1 Overview of the project

1.1 Overview of diaphragm wall

In the project, circular foundation excavations T-1201 and T-1202 with an inner diameter of 100m and a design depth of 50m are set up. The foundation excavation bottom is located in medium and breezed rock strata, and the underground continuous wall and inner wall are adopted to form overlapping external walls. The thickness of underground diaphragm wall is 1.5m, and the grooves can be classified by two types. Using a width of 2.8m, the type Ⅱ groove is slotted with a knife. The sleeve milling joint is used between the type Ⅰ and type Ⅱ grooves, as shown in Fig.1. Each foundation excavation is surrounded by 72 underground continuous walls, the depth of which is 54～62m, and the perpendicularity of which must be 1/600.

Fig. 1 Trench type of diaphragm wall

1.2 Geological conditions

The project site was originally a sea area, which was subsequently reclaimed.
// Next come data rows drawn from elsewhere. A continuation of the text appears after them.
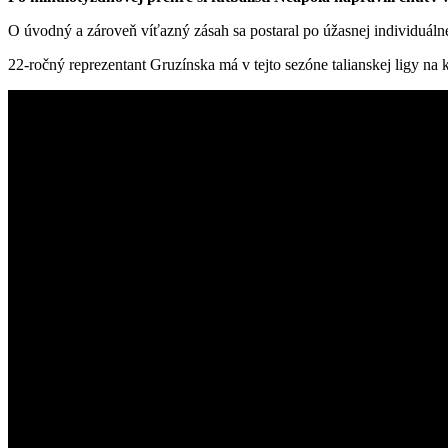
O úvodný a zároveň víťazný zásah sa postaral po úžasnej individuálne
22-ročný reprezentant Gruzínska má v tejto sezóne talianskej ligy na k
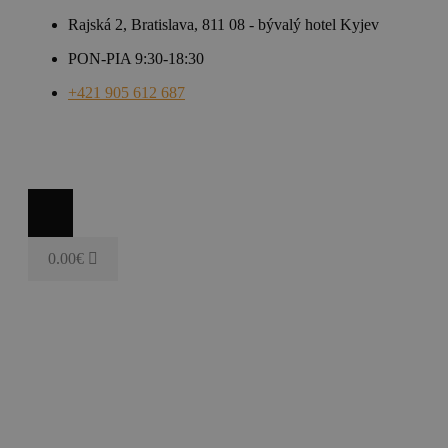
Rajská 2, Bratislava, 811 08 - bývalý hotel Kyjev
PON-PIA 9:30-18:30
+421 905 612 687
0.00
€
From top to bottom, the strata are mainly composed of Quaternary Holocene artificial filling layer, continental inter-sedimentary layer, alluvial diluvial layer, Quaternary weathering residual layer, and the underlying bedrock is Cretaceous granite, conglomerate, quartz porphyry and quartz sandstone.

The thickness of artificial soil filling in the upper section of the site is about 6.2～13.77m, and the self-weight consolidation has not been completed yet, resulting in inadequate stability. The underlying bedrock varies obviously from east to west, which contain granite, quartz porphyry and conglomerate in turn, as shown in Fig.2. According to the geological survey report, the bedrock strength of this project is extremely high. The compressive strength of granite is 60.54MPa on average and 89.90MPa at the maximum. The average compressive strength of quartz porphyry is 52.36MPa, with a maximum of 61.10MPa. The average compressive strength of conglomerate is 46.46MPa, with a maximum of 63.30MPa. The average compressive strength of quartz sandstone is 84.35MPa, with the maximum of 90.30MPa.

Fig. 2 Rock stratum distribution plan

Ground water mainly consists of upper stagnant water, pore confined water and bedrock fissure water. The upper stagnant water is mostly supplied by atmospheric precipitation and seawater infiltration, and the buried depth of the stable water level is 1.80～2.80m. The pore confined water is mainly supplied by atmospheric precipitation and seawater infiltration, and the buried depth of stable water level is -1.43～6.40m. Bedrock fissure water is mainly supplied by lateral drainage, and the buried depth of stable water level is 12.10～24.00m.

2 The challenges of the project

1) The project site is produced via land reclamation and is located in a coastal area, with abundant groundwater, and the site is formed by. The backfilling time of the upper soil is limited, and the gravity consolidation has not yet been completed. The stability of the soil is very weak. In this project, the underground diaphragm wall is a permanent structure, which requires high quality of wall construction. Therefore, it is critical to make reasonable plans and take effective methods to manage the forming quality of the underground diaphragm wall.

2) The bedrock strength of the site is quite strong, making conventional construction methods impossible to groove smoothly. The rock undulation is severe, and the depth of an underground continuous wall into the rock can be as high as 20～30m, with a perpendicularity of 1/600. Therefore, the key to the success or failure of construction is to select the suitable slot-forming method and controlling verticality.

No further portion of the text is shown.